The certificate of election was granted to Mr. Mallory, and he having been qualified, now holds the seat.

Mr. Yulee contests his right to the seat on the ground that he was himself elected at the first vote, because there was a quorum of each house present as appears by the journals, and he, being the only qualified person voted for, had a majority of the legal votes. Those who responded "blank," he contends, voted for no qualified person, and waived their electoral rights as effectually as if they had been silent.

Mr. Mallory opposes to this inference a resolution of the two houses adopted in 1845, by concurrent vote, which has never been rescinded, and is in the following words: "Resolved, That a majority of all the members-elect composing the two houses of general assembly shall be necessary to determine all elections devolving upon that body." The whole number of members-elect was 59, and Mr. Yulee, not having a majority of that number, was not elected. From the facts disclosed it is quite apparent that the convention took this view of the matter.

In deciding the questions which are raised out of the facts, the Constitution of the United States must, to the extent of its provisions, prevail over all other authority. That instrument gives to each State the right to elect two Senators. Article I, section 4, is in these words: "The times, places, and manner of holding elections for Senators and Representatives shall be prescribed in each State by the legislature thereof."

The words of the third section in the same article are: "The Senate of the United States shall be composed of two Senators from each State, chosen by the legislature thereof, for six years."

The first question, then, which arises is, What constitutes the legislature of Florida? For that, and that only, has the right to make the choice. The Constitution of the United States, Article I, section 1, says: "All legislative powers herein granted shall be vested in a Congress of the United States, which shall consist of a Senate and House of Representatives." The constitution of Florida declares that "the legislative power of the State shall be vested in two distinct branches, the one to be styled the senate, the other the house of representatives, both together the general assembly." These authorities leave no doubt that the two houses constitute the legislature of Florida, which holds the unqualified right under the Constitution of the United States to elect the Senators for the State.

Has this body executed the trust confided to it in such a manner as to satisfy the terms of the Constitution? The time, the place, and the manner of holding the election are all to be prescribed by it. To the time and place no objection is made, but the validity of the manner is questioned.

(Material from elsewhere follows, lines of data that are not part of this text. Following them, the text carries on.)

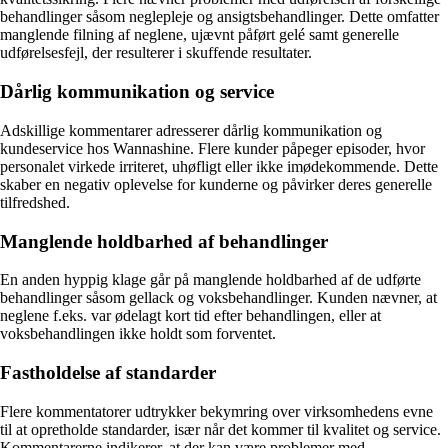
behandlinger såsom neglepleje og ansigtsbehandlinger. Dette omfatter
manglende filning af neglene, ujævnt påført gelé samt generelle
udførelsesfejl, der resulterer i skuffende resultater.
Dårlig kommunikation og service
Adskillige kommentarer adresserer dårlig kommunikation og
kundeservice hos Wannashine. Flere kunder påpeger episoder, hvor
personalet virkede irriteret, uhøfligt eller ikke imødekommende. Dette
skaber en negativ oplevelse for kunderne og påvirker deres generelle
tilfredshed.
Manglende holdbarhed af behandlinger
En anden hyppig klage går på manglende holdbarhed af de udførte
behandlinger såsom gellack og voksbehandlinger. Kunden nævner, at
neglene f.eks. var ødelagt kort tid efter behandlingen, eller at
voksbehandlingen ikke holdt som forventet.
Fastholdelse af standarder
Flere kommentatorer udtrykker bekymring over virksomhedens evne
til at opretholde standarder, især når det kommer til kvalitet og service.
Kommentarerne indikerer, at der kan være problemer med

No mode of election is prescribed by the Constitution, but this duty is left to the discretion of the several legislatures of the States. In carrying out the power some elect by a concurrent vote of the two branches, the one having a negative upon the action of the other; others elect in a convention of the two houses, in which case (as far as your committee are advised) a majority prevails.

If numbers be regarded as a material element in such elections, it is manifest that in the same body of men different results may be produced according as one mode or the other is pursued. There may be in convention a majority in favor of a candidate, making his success by this mode certain, while with the same number in his favor he might be defeated in one of the houses if a concurrent vote is required; and such cases have occurred.

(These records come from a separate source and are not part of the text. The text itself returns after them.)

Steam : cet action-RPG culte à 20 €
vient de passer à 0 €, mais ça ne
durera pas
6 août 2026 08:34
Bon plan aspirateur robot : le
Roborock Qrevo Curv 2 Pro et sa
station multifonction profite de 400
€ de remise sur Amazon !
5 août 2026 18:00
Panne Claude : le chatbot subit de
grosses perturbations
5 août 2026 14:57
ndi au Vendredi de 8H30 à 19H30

Again, it may be observed that the power given to the legislature to regulate the time, place, and manner applies as well to Representatives as to Senators; and here again are other diversities in the manner of exercising it. Some States elect by a plurality of votes, others by a majority, and others have required at the first trial a majority and a plurality afterward. Some again (until Congress made a law upon the subject) elected by general ticket; others, either by single districts or districts entitled to more than one, according to convenience. None of those modes of electing Senators or Representatives has been held unconstitutional, but members have uniformly been admitted to their seats whether elected in one or other of these modes.

These practices have at all times existed, and have uniformly been recognized as constitutional, proving clearly that the discretion reposed in the legislatures of the States may be exercised in a diversity of ways and yet be a sufficient compliance with the requirements of the Constitution.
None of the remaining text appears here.